KABUL, Afghanistan – A NATO airstrike killed 11 Afghan civilians, including 10 children, during a fierce weekend gunbattle with Taliban militants that also left one U.S. civilian adviser dead in eastern Afghanistan, Afghan officials said Sunday.
The U.S.-led coalition confirmed that airstrikes were called in by international forces during the Afghan-led operation in a remote area of Kunar province near the Pakistan border. The coalition said it was aware of reports that civilians were killed, but had no immediate information about their deaths.
The death of Afghan civilians caught in the crossfire of battle has been a major point of contention between international forces and the Afghan government, prompting President Hamid Karzai to ban his troops from requesting airstrikes earlier this year.
Wasifullah Wasify, a government official in Kunar province, said the airstrike on Saturday targeted a house and killed 10 children and one woman inside. He said seven Taliban suspects also were killed and five other women were wounded inside the house.
The airstrike occurred after a joint U.S.-Afghan force faced hours of heavy gunfire from militants after launching an operation targeting a senior Taliban leader late Friday in the Shultan area of Kunar's Shigal district, according to tribal elder Gul Pasha, who also is the chief of the local council in Shultan.
"In the morning after sunrise, planes appeared in the sky and airstrikes started and continued until evening," he said in a telephone interview.
He said the main suspect was in the house that was hit and the woman and children, ages 1 to 12, who were killed were members of his family.

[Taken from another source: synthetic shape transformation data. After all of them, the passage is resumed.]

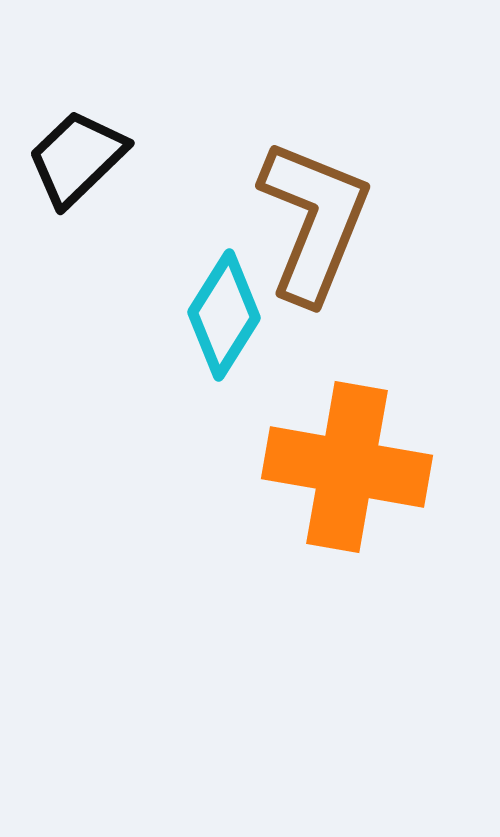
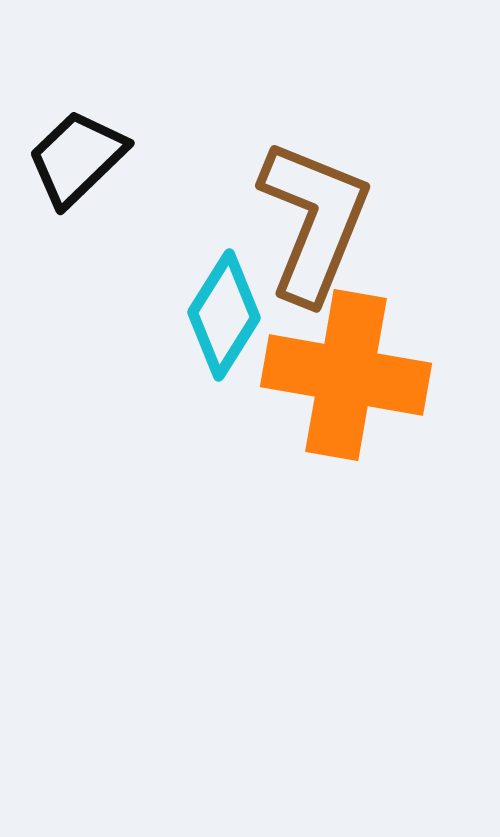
orange cross: moved 1 px left, 92 px up
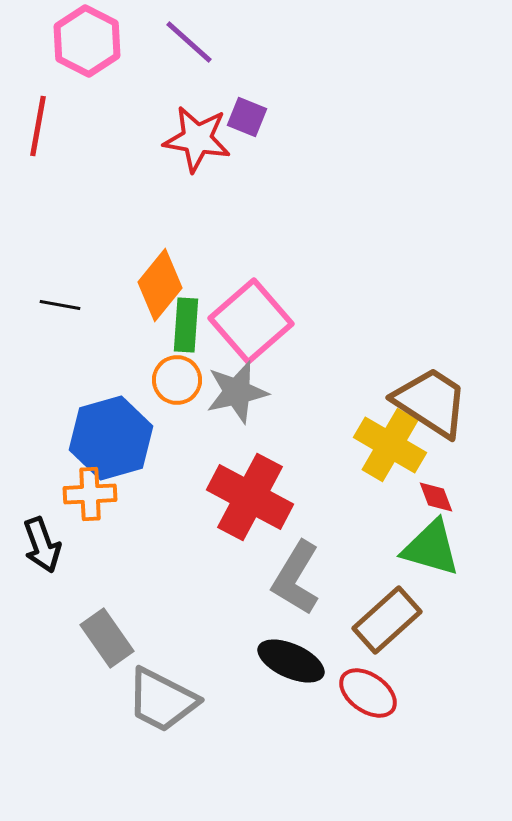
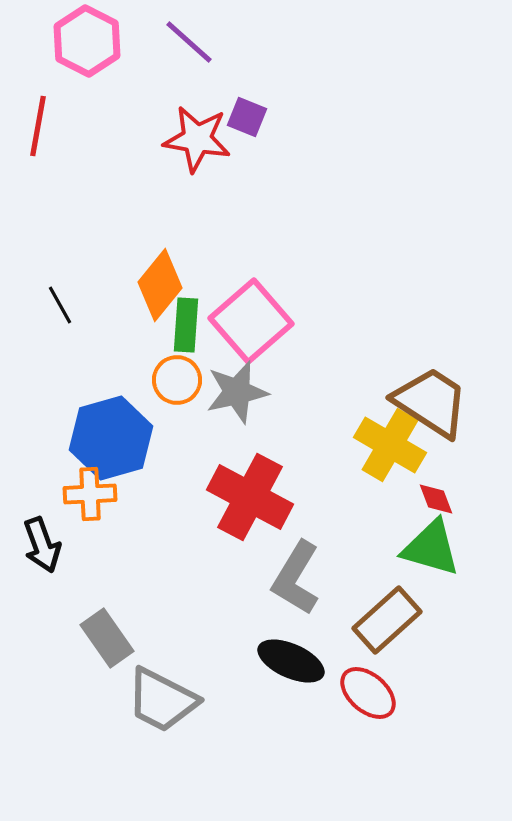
black line: rotated 51 degrees clockwise
red diamond: moved 2 px down
red ellipse: rotated 6 degrees clockwise
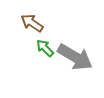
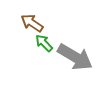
green arrow: moved 1 px left, 5 px up
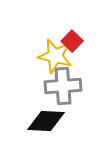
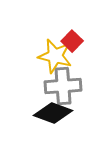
black diamond: moved 7 px right, 8 px up; rotated 18 degrees clockwise
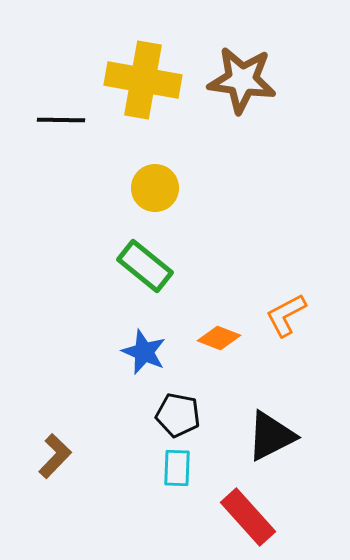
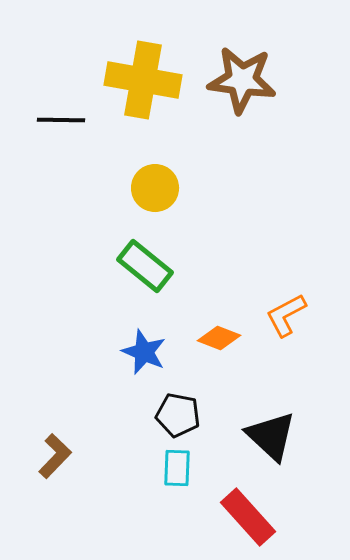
black triangle: rotated 50 degrees counterclockwise
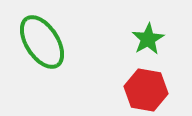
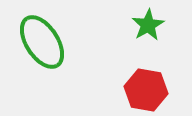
green star: moved 14 px up
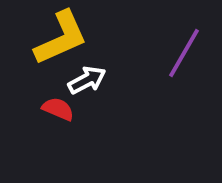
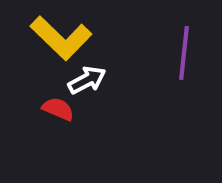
yellow L-shape: rotated 68 degrees clockwise
purple line: rotated 24 degrees counterclockwise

"I don't think that they knew that all these children and women were in the house because they were under attack from the house and they were shooting at the house," he said.

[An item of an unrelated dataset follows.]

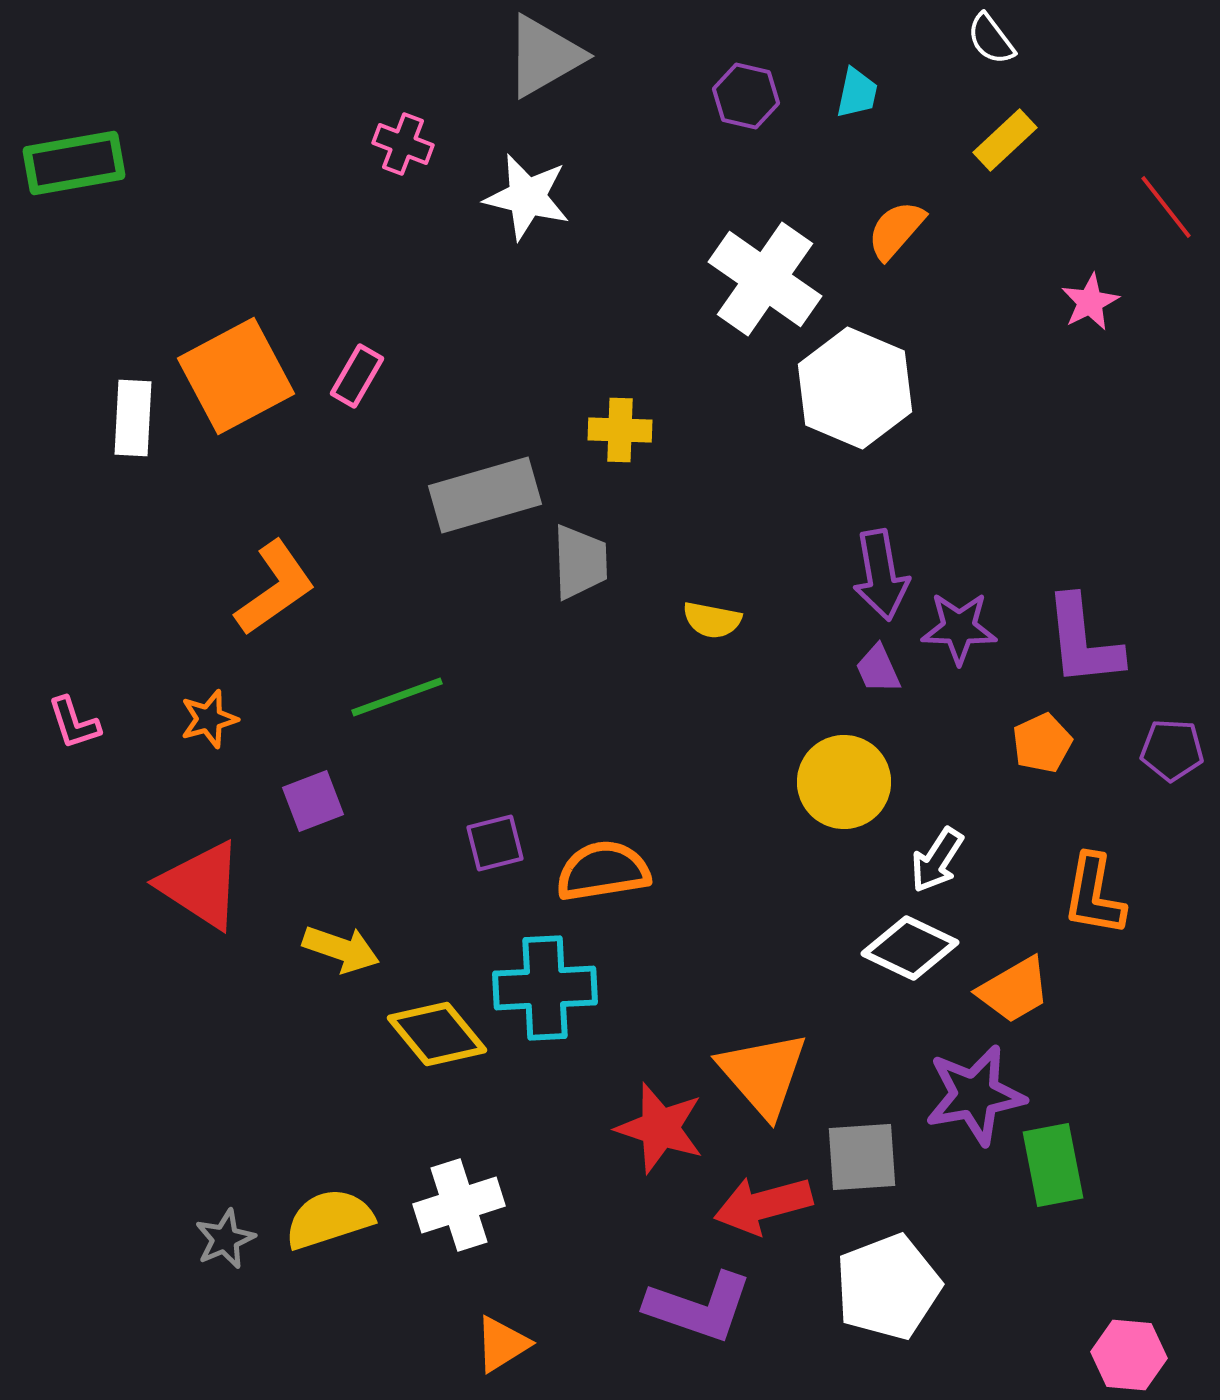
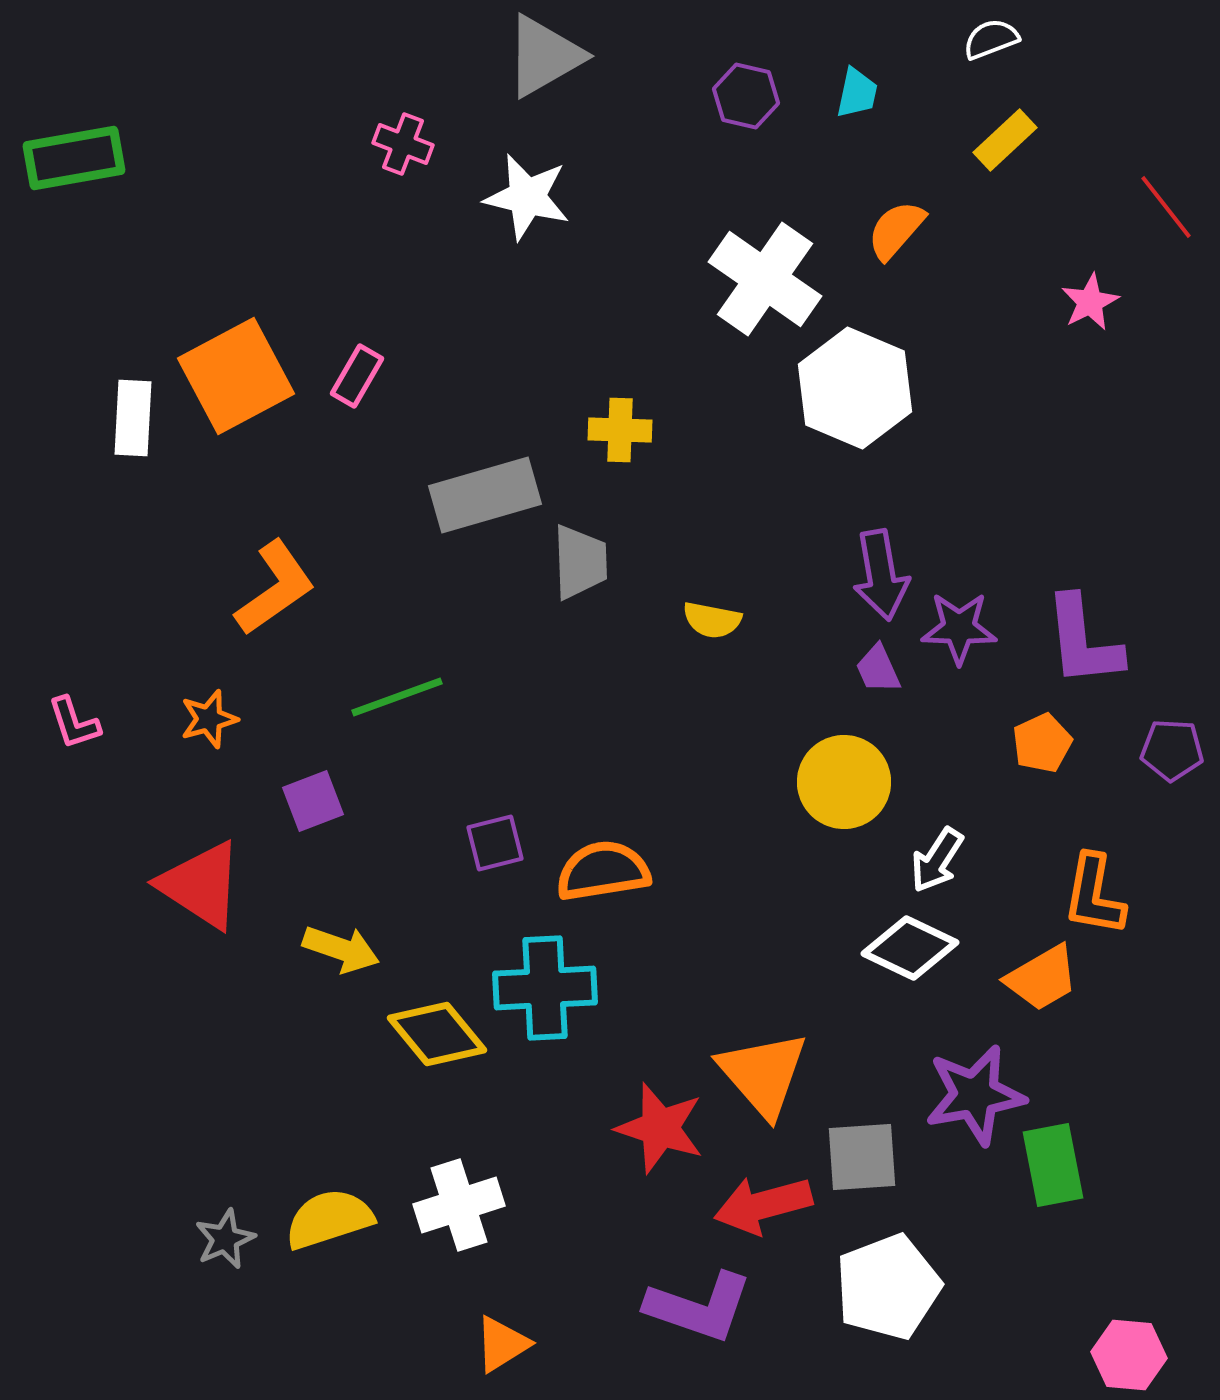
white semicircle at (991, 39): rotated 106 degrees clockwise
green rectangle at (74, 163): moved 5 px up
orange trapezoid at (1014, 990): moved 28 px right, 12 px up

The U.S.-led coalition said it provided fire support from the air, killing several insurgents.
"The air support was called in by coalition forces, not Afghan security forces, and was used to engage insurgent forces in areas away from structures, according to our reporting," coalition spokesman Maj. Adam Wojack said in a statement.
He said the International Security Assistance Force takes all reports of civilian casualties seriously, and was currently assessing the incident.

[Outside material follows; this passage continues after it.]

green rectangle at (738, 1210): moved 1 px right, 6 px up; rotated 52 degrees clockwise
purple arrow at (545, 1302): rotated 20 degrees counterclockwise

Afghan forces have been increasingly taking the lead in combat operations as international forces move to complete their withdrawal by the end of 2014. But U.S. and other foreign troops still face dangers even as Afghans take charge of their own security.
The American adviser who died during the operation was one of three U.S. civilians killed Saturday. The two others -- a female foreign service officer with the U.S. State Department and an employee with the U.S. Defense Department -- were killed in a suicide bombing in southern Zabul province during a trip to donate books to Afghan students. Three U.S. soldiers also were killed in that attack.
Col. Thomas Collins, a spokesman for U.S.-led forces in Afghanistan, provided new details about the adviser's death Sunday, saying he was killed during the fighting in Kunar province.
The two-day operation was launched Friday after a tip that dozens of Taliban were concentrated in an area in the Shigal district, Wasify said.
Afghanistan's Interior Ministry said six Taliban militants were killed in the operation in Sano Dara Sheltan village, including two senior commanders identified as Ali Khan and Gul Raof, the main planner and organizer of attacks in the area.
Wasify initially put the casualty toll at 11 Taliban militants killed, and four Afghan security forces, six civilians and 10 Taliban militants wounded. But he later lowered the toll to seven Taliban militants killed.
The different figures could not be immediately reconciled, but the governor has sent a fact-finding delegation to the area to get more details.
U.S. Secretary of State John Kerry mourned the death of the foreign service officer killed in the bombing -- the first death of an American diplomat on the job since last year's Sept. 11 attack on the U.S. diplomatic installation in Benghazi, Libya.
Kerry called the death of Anne Smedinghoff, a 25-year-old native of Illinois, a "grim reminder" of the danger facing American foreign service workers serving overseas.